Há muito que ouvia falar de um ser misterioso, alguém de quem não se conheciam palavras, mas que todos tinham, em algum momento, escutado. Confesso que nunca dei muita importância a essas histórias e que não partilhei do mesmo entusiasmo com que falavam do "Encantador da Lua". Encantador era o adjectivo que reunia o maior consenso e da lua porque este estranho, aparentemente, só visitava o parque em noites de lua cheia.
Certa noite, uns passos silenciaram as cigarras e o meu recanto encheu-se de silenciosos e expectantes espectadores.
O vulto sem rosto nada disse quando se sentou no banco do meu jardim.

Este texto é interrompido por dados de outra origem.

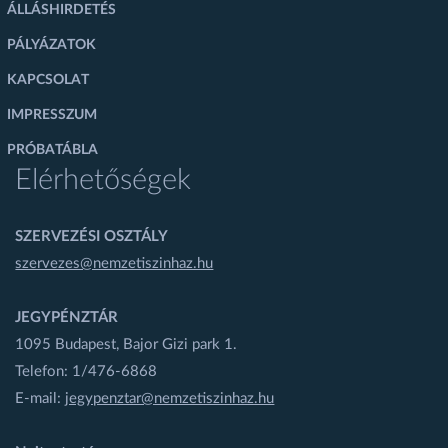
ÁLLÁSHIRDETÉS
PÁLYÁZATOK
KAPCSOLAT
IMPRESSZUM
PRÓBATÁBLA
Elérhetőségek
SZERVEZÉSI OSZTÁLY
szervezes@nemzetiszinhaz.hu
JEGYPÉNZTÁR
1095 Budapest, Bajor Gizi park 1.
Telefon: 1/476-6868
E-mail:
jegypenztar@nemzetiszinhaz.hu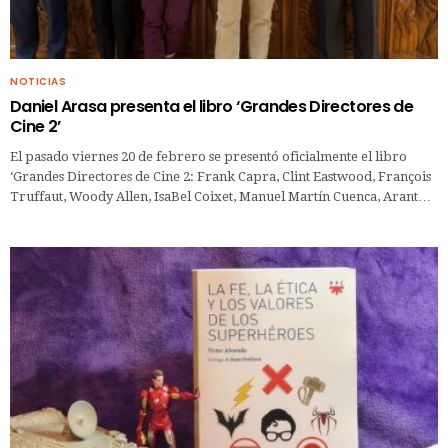
NOTICIAS
Daniel Arasa presenta el libro ‘Grandes Directores de
Cine 2’
El pasado viernes 20 de febrero se presentó oficialmente el libro
‘Grandes Directores de Cine 2: Frank Capra, Clint Eastwood, François
Truffaut, Woody Allen, IsaBel Coixet, Manuel Martín Cuenca, Arant…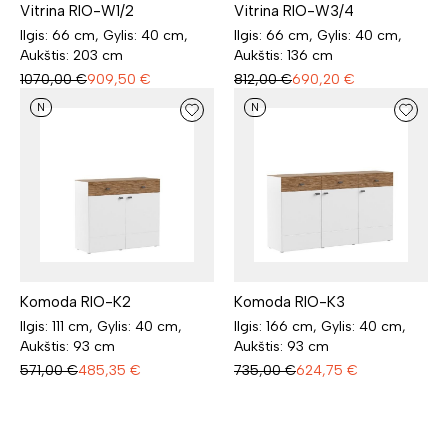
Vitrina RIO-W1/2
Vitrina RIO-W3/4
Ilgis: 66 cm, Gylis: 40 cm,
Ilgis: 66 cm, Gylis: 40 cm,
Aukštis: 203 cm
Aukštis: 136 cm
1070,00
€
909,50
€
812,00
€
690,20
€
N
N
Komoda RIO-K2
Komoda RIO-K3
Ilgis: 111 cm, Gylis: 40 cm,
Ilgis: 166 cm, Gylis: 40 cm,
Aukštis: 93 cm
Aukštis: 93 cm
571,00
€
485,35
€
735,00
€
624,75
€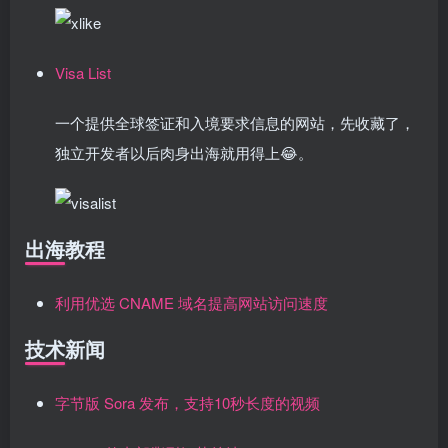
Visa List
一个提供全球签证和入境要求信息的网站，先收藏了，
独立开发者以后肉身出海就用得上😂。
出海教程
利用优选 CNAME 域名提高网站访问速度
技术新闻
字节版 Sora 发布，支持10秒长度的视频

Ali ficou alguns longos minutos, o tempo suficiente para até o Tempo abrandar... Depois, como se soubesse esperado, ergueu-se e tocou!
Movimento...
Ondulação...
Brilho...
Todos pareciam suspensos e cativos.
O próprio céu derretia-se e as nuvens dissipavam banhando-o com o luar.

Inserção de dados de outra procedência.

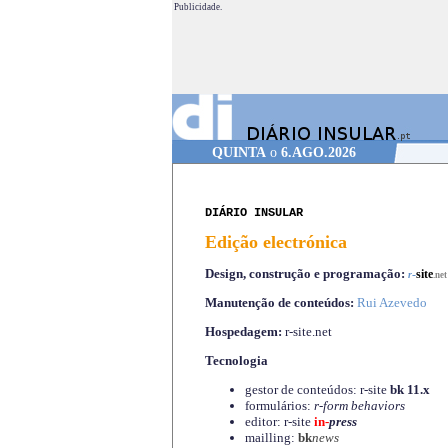
Publicidade.
QUINTA
o
6.AGO.2026
DIÁRIO INSULAR
Edição electrónica
Design, construção e programação:
-
site
r
.net
Manutenção de conteúdos:
Rui Azevedo
Hospedagem:
r-site.net
Tecnologia
gestor de conteúdos: r-site
bk 11.x
formulários:
r-form behaviors
editor: r-site
in-
press
mailling:
bk
news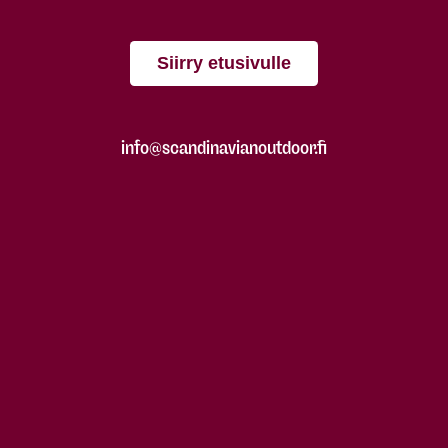
Siirry etusivulle
info@scandinavianoutdoor.fi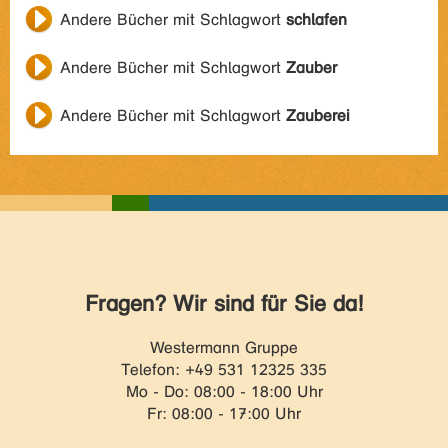
Andere Bücher mit Schlagwort
schlafen
Andere Bücher mit Schlagwort
Zauber
Andere Bücher mit Schlagwort
Zauberei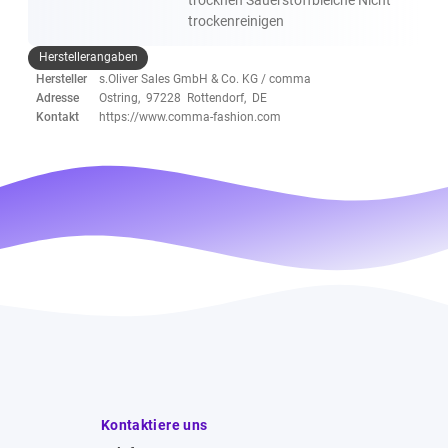
trockenreinigen
Herstellerangaben
Hersteller
s.Oliver Sales GmbH & Co. KG / comma
Adresse
Ostring, 97228 Rottendorf, DE
Kontakt
https://www.comma-fashion.com
Kontaktiere uns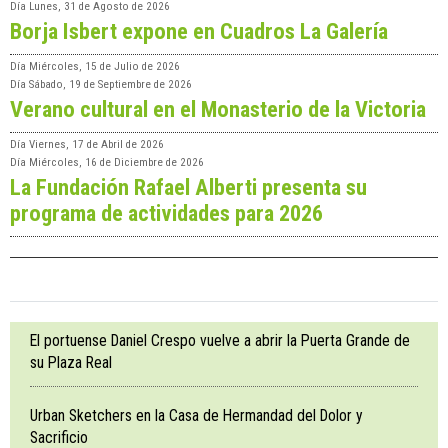
Día
Lunes, 31 de Agosto de 2026
Borja Isbert expone en Cuadros La Galería
Día
Miércoles, 15 de Julio de 2026
Día
Sábado, 19 de Septiembre de 2026
Verano cultural en el Monasterio de la Victoria
Día
Viernes, 17 de Abril de 2026
Día
Miércoles, 16 de Diciembre de 2026
La Fundación Rafael Alberti presenta su
programa de actividades para 2026
El portuense Daniel Crespo vuelve a abrir la Puerta Grande de
su Plaza Real
Urban Sketchers en la Casa de Hermandad del Dolor y
Sacrificio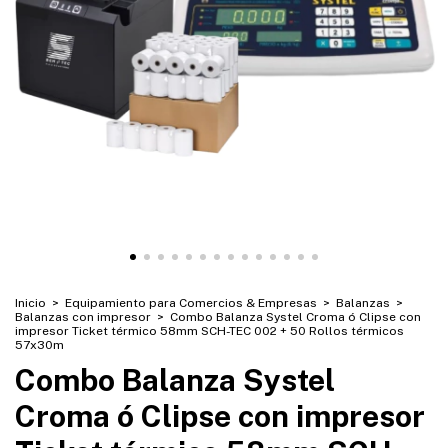
Inicio
>
Equipamiento para Comercios & Empresas
>
Balanzas
>
Balanzas con impresor
>
Combo Balanza Systel Croma ó Clipse con
impresor Ticket térmico 58mm SCH-TEC 002 + 50 Rollos térmicos
57x30m
Combo Balanza Systel
Croma ó Clipse con impresor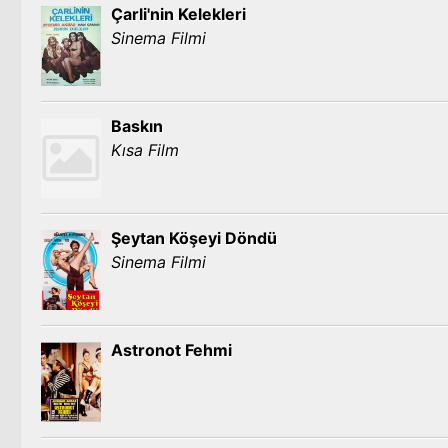
Çarli'nin Kelekleri
Sinema Filmi
Baskın
Kısa Film
Şeytan Köşeyi Döndü
Sinema Filmi
Astronot Fehmi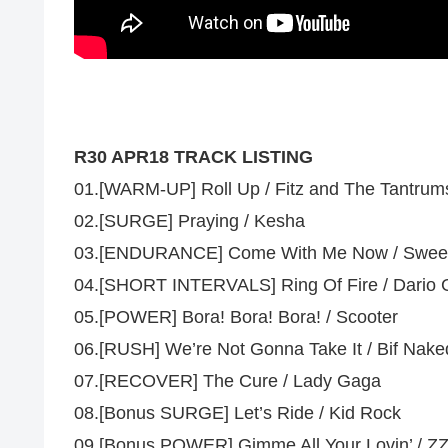
R30 APR18 TRACK LISTING
01.[WARM-UP] Roll Up / Fitz and The Tantrum
02.[SURGE] Praying / Kesha
03.[ENDURANCE] Come With Me Now / Swee
04.[SHORT INTERVALS] Ring Of Fire / Dario 
05.[POWER] Bora! Bora! Bora! / Scooter
06.[RUSH] We’re Not Gonna Take It / Bif Nake
07.[RECOVER] The Cure / Lady Gaga
08.[Bonus SURGE] Let’s Ride / Kid Rock
09.[Bonus POWER] Gimme All Your Lovin’ / Z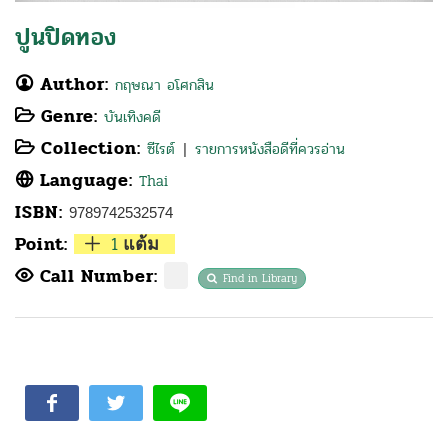
ปูนปิดทอง
Author:
กฤษณา อโศกสิน
Genre:
บันเทิงคดี
Collection:
ซีไรต์
รายการหนังสือดีที่ควรอ่าน
|
Language:
Thai
ISBN:
9789742532574
Point:
1
แต้ม
Call Number:
Find in Library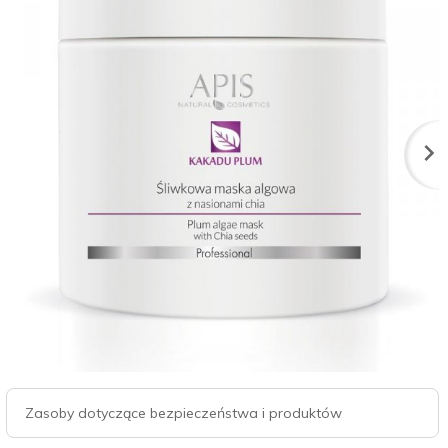
Zasoby dotyczące bezpieczeństwa i produktów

Eu não fiquei indiferente, procurei ver e ouvir como quem quer sentir. Perturbei-me com a intensidade sonora e senti... Emoção!?
Olhei, como quem quer ver...
Primeiro vi o arco, depois as mãos e a seguir um rosto que tocava com os olhos centrados no coração.
Sorri. Fechado no seu mundo de música, aquele melódico e encantador vibrar trespassava todos os meus poros e libertava-me da água absorvida e nunca antes notada. Deveria pesar porque me senti mais leve...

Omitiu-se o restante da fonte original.